The National Oceanic and Atmospheric Administration (NOAA) also confronted this issue, arguing that the very name contributes to garbage patch’s misunderstanding. According to NOAA’s Marine Debris Program, “The name “Pacific Garbage Patch” has led many to believe that this area is a large and continuous patch of easily visible marine debris items such as bottles and other litter —akin to a literal island of trash that should be visible with satellite or aerial photographs.”
So even though there is plastic in all the world’s oceans, the reality is that no such island exists.
The Garbage Patch, though, provides a way to think about visible and invisible forms of pollution and how they shape the stories we tell. In a world where many of the environmental dangers we face are unseen by the naked eye—CO2, microplastics, or toxic chemicals, for example—our stories must be shaped and informed by science and the scientists who understand the complexities of the natural world. It is the only way we can learn about changes to our planet. Yet as Naomi Oreskes and Erik Conway reveal in their landmark book, Merchants of Doubt, doubting science has become a hallmark of anti-regulatory right. The science of climate change and rising CO2 levels, for example, has evolved into a political debate based on the uncertainty of the unseen and unknown. What’s more, it is a political strategy that, unfortunately, has proved successful over time.
It is also one that we continue to ignore.
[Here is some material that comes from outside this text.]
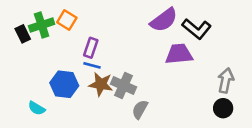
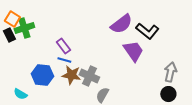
orange square: (67, 20) -> (12, 19), moved
purple rectangle: (91, 48) -> (63, 46), turned -56
purple trapezoid: (179, 54) -> (133, 51), turned 60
In constructing stories of “plastic islands,” news reports sounded the alarm that humans were once again responsible for an environmental calamity of global proportion—a seascape littered with all sorts of plastic waste, bottles and six-pack rings as well as bags, chairs, fishing nets, and toys in various forms of deterioration. In doing so, these stories removed the element of doubt by emphasizing the macroscopic nature of the plastic ocean, rather than the microscopic. But they also created a false reality that serves those who want to undermine sound science. In 2014, for example, Townhall, the conservative website, published an article that called the garbage patch “a hoax,” because there were no “country-sized islands of plastic bags strangling baby birds and sea turtles.” In other words, environmentalists were up to their old alarmist tricks.
So given the complexity of the global plastic pollution problem as well as the anti-science political environment we find ourselves in, it is incumbent to tell truthful stories. Hyperbole will only compound the problem. What’s clear is that the Great Pacific Garbage Patch will remain an ecological catastrophe, the scope of which we have fully yet to understand. But it is not a floating island of plastic. Nor is it a problem we can ignore, irrespective if we can see it from a Google maps image or not.
David Kinkela is an Associate Professor of History at the State University of New York at Fredonia. As an environmental historian, Prof. Kinkela explores the intersections between the human and nonhuman worlds with a particular interest in the flow of man-made objects across natural and political borders. He is currently working on a book tentatively titled, Making Islands of Plastic: A History of Waste, Water, and Petrochemicals.
[1] Capt. Charles Moore and Cassandra Phillips, Plastic Ocean: How a Sea Captain’s Chance Discovery Launched a Determined Quest to Save the Oceans (New York: Penguin, 2011), 92.
[2] Lindsey Hoshaw, “Afloat in the Ocean, Expanding Islands of Trash,” New York Times, November 9, 2009.